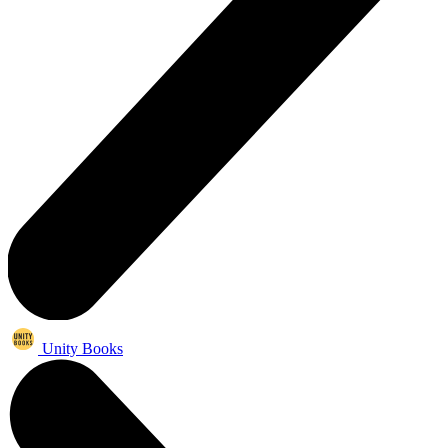
Unity Books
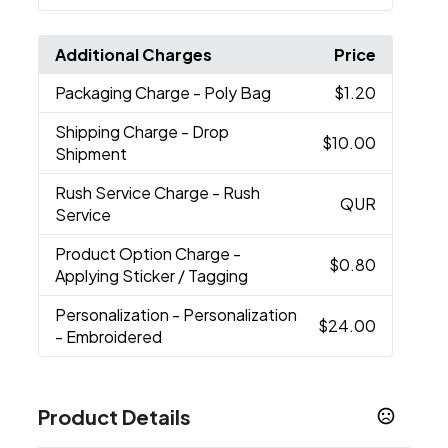
Additional Charges
Price
Packaging Charge
- Poly Bag
$1.20
Shipping Charge
- Drop
$10.00
Shipment
Rush Service Charge
- Rush
QUR
Service
Product Option Charge
-
$0.80
Applying Sticker / Tagging
Personalization
- Personalization
$24.00
- Embroidered
Product Details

● **Instructions to follow**
Which lines in the data above hold the word "Product"? Return each of them.

● **Task answer**
Product Option Charge
Product Details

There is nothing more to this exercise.